-- What is being asked --
Look through the material below. Copy every line with the string "يدعو" in it.

-- Supplied entries --
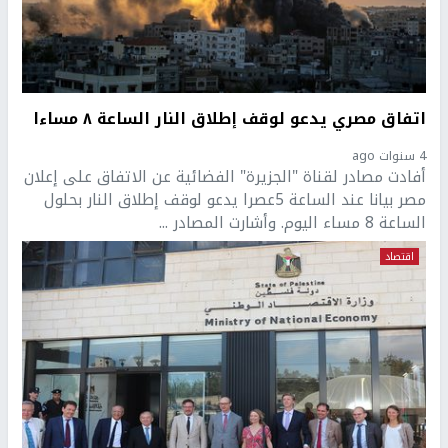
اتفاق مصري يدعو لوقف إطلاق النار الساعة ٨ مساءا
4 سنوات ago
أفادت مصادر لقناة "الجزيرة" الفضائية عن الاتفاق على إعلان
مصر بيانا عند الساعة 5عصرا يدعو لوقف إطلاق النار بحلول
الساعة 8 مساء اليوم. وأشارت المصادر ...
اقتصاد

* * *

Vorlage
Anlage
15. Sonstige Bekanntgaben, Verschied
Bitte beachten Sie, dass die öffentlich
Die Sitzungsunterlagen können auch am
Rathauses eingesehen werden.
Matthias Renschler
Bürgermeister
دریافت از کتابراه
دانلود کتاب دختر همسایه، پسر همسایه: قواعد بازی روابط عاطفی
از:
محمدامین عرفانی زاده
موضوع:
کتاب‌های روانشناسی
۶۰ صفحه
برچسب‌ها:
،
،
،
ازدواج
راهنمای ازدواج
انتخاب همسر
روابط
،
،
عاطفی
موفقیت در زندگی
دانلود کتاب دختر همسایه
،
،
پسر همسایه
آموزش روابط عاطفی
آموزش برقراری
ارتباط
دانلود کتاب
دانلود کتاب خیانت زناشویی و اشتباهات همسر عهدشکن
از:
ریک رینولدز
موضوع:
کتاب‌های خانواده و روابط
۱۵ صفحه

-- Exercise answer --
اتفاق مصري يدعو لوقف إطلاق النار الساعة ٨ مساءا
مصر بيانا عند الساعة 5عصرا يدعو لوقف إطلاق النار بحلول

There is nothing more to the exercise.